Juniper/Author

3 189

Juniper/Author

A WordPress plugin to manage plugin and theme ownership on various platforms, starting with Github.

How It Works

Juniper/Author is meant to be installed by plugin and theme authors who currently distribute or want to distribute their plugins and themes via Github.

It synchonizes your Github repositories to your public WordPress installation, which can then be used to cryptographically sign your ZIPs for distribution (coming soon).
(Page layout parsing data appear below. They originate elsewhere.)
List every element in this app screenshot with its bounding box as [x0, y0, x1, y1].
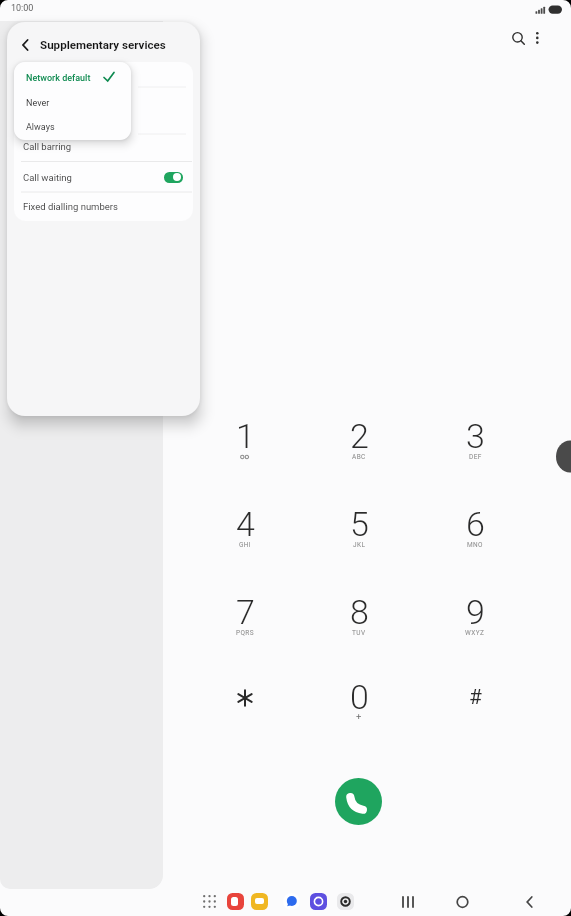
button[interactable] [215, 499, 275, 553]
staticText: DEF [469, 453, 482, 461]
staticText: 2 [350, 416, 369, 452]
button[interactable] [335, 778, 382, 825]
button[interactable] [329, 411, 389, 465]
staticText: 4 [236, 504, 255, 540]
button[interactable] [337, 893, 354, 910]
staticText: 7 [236, 592, 255, 628]
button[interactable] [14, 162, 193, 193]
staticText: GHI [239, 541, 252, 549]
button[interactable] [251, 893, 268, 910]
button[interactable] [328, 672, 388, 726]
staticText: + [356, 711, 362, 722]
staticText: 0 [350, 677, 369, 713]
staticText: PQRS [236, 629, 255, 637]
staticText: TUV [352, 629, 366, 637]
staticText: Network default [26, 73, 91, 84]
button[interactable] [398, 893, 418, 911]
button[interactable]: Network default [26, 66, 111, 90]
staticText: Call waiting [23, 172, 72, 183]
button[interactable] [528, 28, 547, 48]
staticText: MNO [467, 541, 483, 549]
button[interactable]: Call barring [23, 131, 143, 162]
staticText: ABC [352, 453, 366, 461]
button[interactable] [444, 672, 504, 726]
staticText: 1 [236, 416, 255, 452]
button[interactable] [445, 499, 505, 553]
staticText: 9 [466, 592, 485, 628]
button[interactable] [329, 499, 389, 553]
button[interactable] [227, 893, 244, 910]
button[interactable] [520, 892, 540, 912]
button[interactable] [214, 672, 274, 726]
staticText: 10:00 [11, 3, 34, 14]
button[interactable] [215, 588, 275, 642]
staticText: 6 [466, 504, 485, 540]
staticText: 3 [466, 416, 485, 452]
button[interactable] [283, 893, 300, 910]
button[interactable] [201, 893, 218, 910]
button[interactable]: Never [26, 91, 111, 115]
staticText: Supplementary services [40, 38, 166, 52]
button[interactable] [329, 588, 389, 642]
button[interactable] [445, 411, 505, 465]
button[interactable] [215, 411, 275, 465]
button[interactable] [445, 588, 505, 642]
staticText: 5 [350, 504, 369, 540]
staticText: # [469, 685, 482, 709]
staticText: Call barring [23, 141, 72, 152]
button[interactable] [452, 892, 472, 912]
staticText: Fixed dialling numbers [23, 201, 118, 212]
button[interactable] [310, 893, 327, 910]
button[interactable]: Fixed dialling numbers [23, 192, 173, 221]
button[interactable] [14, 34, 36, 56]
staticText: Never [26, 98, 50, 109]
button[interactable]: Always [26, 115, 111, 139]
staticText: JKL [353, 541, 366, 549]
staticText: 8 [350, 592, 369, 628]
staticText: Always [26, 122, 55, 133]
staticText: WXYZ [465, 629, 485, 637]
button[interactable] [508, 28, 528, 48]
In addition, Juniper/Author provides a WordPress API endpoint for Juniper/Server, a distributed mirror system that does not rely on WordPress.org for finding and installing WordPress plugins and themes.

Installation

Juniper/Author can be installed as normal by downloading the plugin from Github and installing it in the WordPress admin. At some point in the near future, the Juniper/Berry installer will be complete which will allow only cryptographically signed ZIP files to be installed. Why is that important? When a ZIP file is signed and verified, it means it was generated by the author and not tampered with at any point. This prevents supply-chain attacks where a rogue organization could potentially take over a plugin or theme supply chain, effectively taking ownership of it.

Post-Install Steps

Once the plugin is installed, you'll need to perform the following steps:

  1. In the admin panel in the Authorship/Options section, generate a private/public key pair to be used for signing. Your private key needs to be encrypted with a password, so make sure to choose a strong one here during the key generation phase. This password is not stored anywhere on your install, so if you lose it you will no longer be able to sign your ZIP files, and will be forced to regenerate a new key (effectively making all other previously released ZIP files no longer valid).
  2. Juniper/Author communicates extensively with Github via their public-facing API, which is heavily rate-limited. To get around that, you need to create an access token to use in by your WordPress installation.
    • First, go to your Github page, and click your avatar in the corner. Choose "Settings", and navigate to the bottom to "Developer Settings"
    • Select "Personal Acccess Tokens", and then "Tokens (Classic)"
    • Click the dropdown to "Generate new token" and select "New Fine-grained personal access token"
    • Give your token a name just so you remember what it is, i.e. "Juniper Access Token"
    • Set the expiration to "No expiration"
    • Juniper/Author currently doesn't write to Github, so you can use the "Public Repositories (read-only)" setting for access
    • You don't need to add any other additional permissions, so click "Generate" when done
    • When you see your token, copy it and paste it into the Juniper/Author admin for the "Github Token" setting, and click Save
  3. Click the "Repositories" menu option under "Juniper" in the WordPress admin
  4. To import your repositories, click "Refresh" at the bottom. This process may take a little while, so don't worry too much if it takes up to 30 seconds or so
  5. Once done, you should see a list of all your repositories where Juniper/Author detected a valid WordPress plugin.
  6. To submit these plugins to the currently active Juniper/Server install at notwp.org, click Submit To Mirror. This will queue your site for additional the public mirror.

Code Signing

To facilitate code-signing, two things are required. The first is to use your private key and sign each of your release ZIP files. This can be accomplished via the WordPress admin via the Juniper side menu, under Repositories. From here you can enter your private key password and click the "Sign" button, which will iterate through all your ZIP files and sign them locally. At this point, all signed ZIP files will be served from your Juniper/Author install. Regular ZIP files can still be downloaded and processed as per normal, which means regular updates like Github Updater and Repo Man will still continue to work fine. The signed ZIP files will be used at a later stage when Juniper/Berry is completed.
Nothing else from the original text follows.